Crack image of concrete building structure.
The adaptive image noise reduction algorithm proposed in this paper is used to calculate the OFSI index of each graph separately. Through the analysis of the calculation results, it can be seen that there is only one peak value in the OFSI index of the two single-crack charts in Fig. A and B, while there are two peaks in the OFSI index of the multi-crack chart in Fig. C. According to the analysis results, the dimensions of the coordination window selected in this paper are 20, 36, 74.
Calculation of crack width
The crack width calculation method proposed in section 4.1 is used to calculate the crack width of the image, and the specific calculation results are shown in Table 1 below.
Pixel size of crack recognition width
Pixel size of crack recognition width
The calculated and actual measured values of crack widths at the three marked points in Fig. 7 and the statistical results of object distance data are shown in Table 2 below, and the experimental calculation results are shown in Table 3 below.
Experimental result data
Experimental result data
Experimental error data
As can be seen from the data in Tables 2 and 3, the relative error of Fig. A, Fig. B and Fig. C is controlled within 10%, among which figure C has the lowest relative error. The reason is that Fig. C has a smaller object distance, so that the cracks in the image have more pixels along the width direction, thus reducing the error in the width calculation. On the whole, the concrete building damage identification algorithm based on image processing established in this paper has high effectiveness and accuracy, especially when the crack width pixels are larger, the accuracy of the calculation results will be higher.
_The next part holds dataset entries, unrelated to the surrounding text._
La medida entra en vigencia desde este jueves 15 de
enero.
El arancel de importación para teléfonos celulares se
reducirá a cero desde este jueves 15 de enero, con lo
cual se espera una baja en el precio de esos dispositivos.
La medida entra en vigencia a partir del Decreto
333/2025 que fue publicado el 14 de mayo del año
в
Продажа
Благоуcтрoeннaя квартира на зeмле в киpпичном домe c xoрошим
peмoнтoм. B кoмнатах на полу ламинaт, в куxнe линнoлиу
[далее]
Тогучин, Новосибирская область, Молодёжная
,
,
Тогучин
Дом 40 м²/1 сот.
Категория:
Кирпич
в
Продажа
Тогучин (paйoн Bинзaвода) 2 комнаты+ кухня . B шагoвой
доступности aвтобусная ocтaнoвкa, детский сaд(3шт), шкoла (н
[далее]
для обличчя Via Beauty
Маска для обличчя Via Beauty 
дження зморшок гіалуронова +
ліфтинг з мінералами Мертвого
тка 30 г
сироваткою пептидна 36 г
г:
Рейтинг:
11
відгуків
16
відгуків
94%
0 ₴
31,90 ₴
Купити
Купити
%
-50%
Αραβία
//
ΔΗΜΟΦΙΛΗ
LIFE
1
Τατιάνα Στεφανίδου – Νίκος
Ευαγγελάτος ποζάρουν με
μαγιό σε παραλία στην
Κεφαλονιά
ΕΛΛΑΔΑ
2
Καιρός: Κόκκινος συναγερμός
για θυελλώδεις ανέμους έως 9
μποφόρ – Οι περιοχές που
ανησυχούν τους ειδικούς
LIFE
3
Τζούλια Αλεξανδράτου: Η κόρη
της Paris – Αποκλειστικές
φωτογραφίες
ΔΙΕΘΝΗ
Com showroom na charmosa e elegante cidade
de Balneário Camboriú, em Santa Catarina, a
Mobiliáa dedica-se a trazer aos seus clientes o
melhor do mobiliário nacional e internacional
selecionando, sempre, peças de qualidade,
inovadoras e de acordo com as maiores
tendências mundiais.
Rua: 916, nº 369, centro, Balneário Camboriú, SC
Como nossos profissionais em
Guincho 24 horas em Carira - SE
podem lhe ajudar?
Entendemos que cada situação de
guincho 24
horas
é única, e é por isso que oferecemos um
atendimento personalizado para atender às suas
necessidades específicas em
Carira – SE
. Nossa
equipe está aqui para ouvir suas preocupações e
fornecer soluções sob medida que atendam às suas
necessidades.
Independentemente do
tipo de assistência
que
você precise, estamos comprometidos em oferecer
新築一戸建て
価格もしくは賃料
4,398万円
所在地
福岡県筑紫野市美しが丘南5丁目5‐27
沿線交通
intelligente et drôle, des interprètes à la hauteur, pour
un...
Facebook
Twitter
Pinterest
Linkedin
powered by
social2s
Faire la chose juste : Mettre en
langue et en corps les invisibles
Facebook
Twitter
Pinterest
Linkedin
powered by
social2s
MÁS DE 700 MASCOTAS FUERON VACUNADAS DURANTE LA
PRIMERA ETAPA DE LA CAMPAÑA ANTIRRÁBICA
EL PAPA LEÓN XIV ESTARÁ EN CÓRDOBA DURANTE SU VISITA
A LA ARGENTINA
In summary, this chapter proposes a set of concrete surface crack recognition method based on digital image processing, which realizes adaptive noise reduction and binarization operation of crack image, crack body extraction and parameter recognition, and displays crack morphology and width information. The advantage of this algorithm is that it can remove the strong noise such as dark spots and stains that may exist on the surface of concrete by using the background reduction algorithm, which has a good effect. At the same time, it can also search the width of the crack to avoid missing the edge line, and give a definite error range for the search Angle deviation. The experimental analysis shows that the damage identification algorithm of concrete building structures constructed in this paper has good performance, especially in the case of larger crack width pixels, it will have higher computational accuracy. On the whole, the research on image damage recognition using machine learning model in this paper has reached the expected level, but there are still problems such as high requirements on image pixels and limitations of image technology, and the depth recognition of cracks cannot be realized. In this regard, further exploration will be carried out in future research work, and ultrasonic, infrared and other methods will be adopted. Combined with the new recognition technology research.